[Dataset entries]

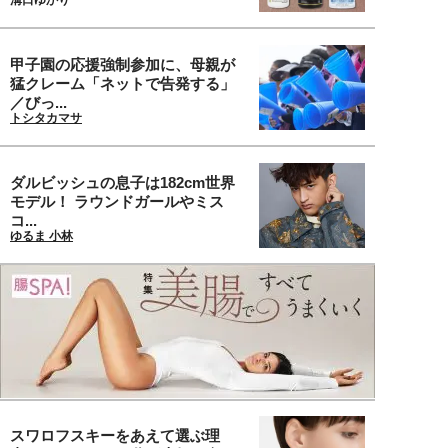
甲子園の応援強制参加に、母親が
猛クレーム「ネットで告発する」
／びっ...
トシタカマサ
ダルビッシュの息子は182cm世界
モデル！ ラウンドガールやミス
コ...
ゆるま 小林
スワロフスキーをあえて選ぶ理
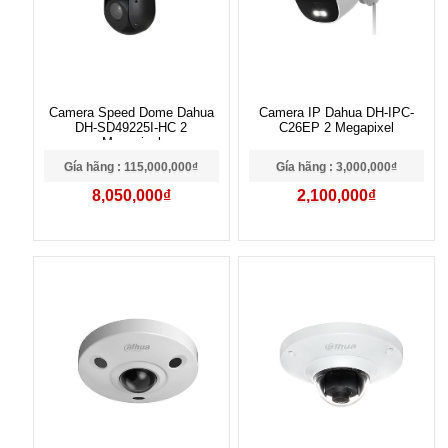
Camera Speed Dome Dahua
Camera IP Dahua DH-IPC-
DH-SD49225I-HC 2
C26EP 2 Megapixel
Megapixel
Gía hãng : 115,000,000₫
Gía hãng : 3,000,000₫
8,050,000₫
2,100,000₫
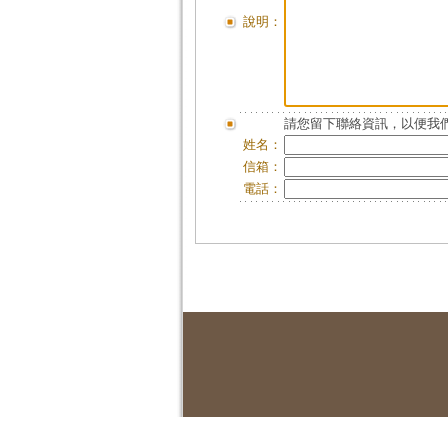
說明：
請您留下聯絡資訊，以便我們
姓名：
信箱：
電話：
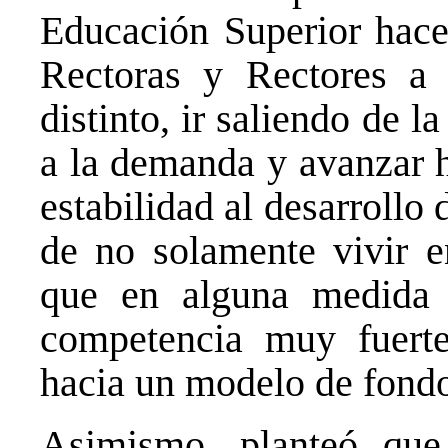
Educación Superior hace
Rectoras y Rectores a 
distinto, ir saliendo de l
a la demanda y avanzar 
estabilidad al desarrollo 
de no solamente vivir e
que en alguna medida
competencia muy fuert
hacia un modelo de fondo
Asimismo, planteó qu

__Assigned task__.
Produce an exact copy of every line above, with the images left out.

__Solution to this exercise__.
甲子園の応援強制参加に、母親が
猛クレーム「ネットで告発する」
／びっ...
トシタカマサ
ダルビッシュの息子は182cm世界
モデル！ ラウンドガールやミス
コ...
ゆるま 小林
スワロフスキーをあえて選ぶ理
Camera Speed Dome Dahua
Camera IP Dahua DH-IPC-
DH-SD49225I-HC 2
C26EP 2 Megapixel
Megapixel
Gía hãng : 115,000,000₫
Gía hãng : 3,000,000₫
8,050,000₫
2,100,000₫
說明：
請您留下聯絡資訊，以便我們
姓名：
信箱：
電話：
Educación Superior hace
Rectoras y Rectores a 
distinto, ir saliendo de l
a la demanda y avanzar 
estabilidad al desarrollo 
de no solamente vivir e
que en alguna medida
competencia muy fuert
hacia un modelo de fondo
Asimismo, planteó qu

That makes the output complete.